作者
Eli Muchtar,Angela Dispenzieri,Morie A. Gertz,Shaji Kumar,Francis K. Buadi,Nelson Leung,Martha Q. Lacy,David Dingli,Sikander Ailawadhi,P. Leif Bergsagel,Rafaël Fonseca,Suzanne R. Hayman,Prashant Kapoor,Martha Grogan,Omar F. Abou Ezzeddine,Julie Rosenthal,Michelle L. Mauermann,Mustaqeem Siddiqui,Wilson I. Gonsalves,Taxiarchis Kourelis,Jeremy T. Larsen,Craig B. Reeder,Rahma Warsame,Ronald S. Go,David Murray,Ellen D. McPhail,Surendra Dasari,Dragan Jevremović,Robert A. Kyle,Yi Lin,John A. Lust,Stephen J. Russell,Yi L. Hwa,Amie Fonder,Miriam Hobbs,S. Vincent Rajkumar,Vivek Roy,Taimur Sher
摘要
Immunoglobulin light chain (AL) amyloidosis is a clonal plasma cell disorder leading to progressive and life-threatening organ failure. The heart and the kidneys are the most commonly involved organs, but almost any organ can be involved. Because of the nonspecific presentation, diagnosis delay is common, and many patients are diagnosed with advanced organ failure. In the era of effective therapies and improved outcomes for patients with AL amyloidosis, the importance of early recognition is further enhanced as the ability to reverse organ dysfunction is limited in those with a profound organ failure. As AL amyloidosis is an uncommon disorder and given patients' frailty and high early death rate, management of this complex condition is challenging. The treatment of AL amyloidosis is based on various anti–plasma cell therapies. These therapies are borrowed and customized from the treatment of multiple myeloma, a more common disorder. However, a growing number of phase 2/3 studies dedicated to the AL amyloidosis population are being performed, making treatment decisions more evidence-based.
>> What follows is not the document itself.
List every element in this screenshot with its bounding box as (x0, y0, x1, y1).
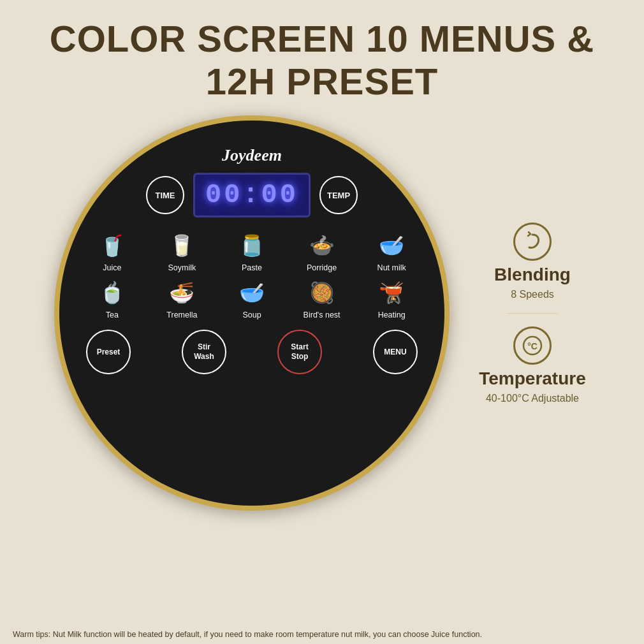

Supportive care is an integral part of management of AL amyloidosis because of the inherent organ dysfunction, limiting the delivery of effective therapy. This extensive review brings an updated summary on the management of AL amyloidosis, sectioned into the 3 pillars for survival improvement: early disease recognition, anti–plasma cell therapy, and supportive care.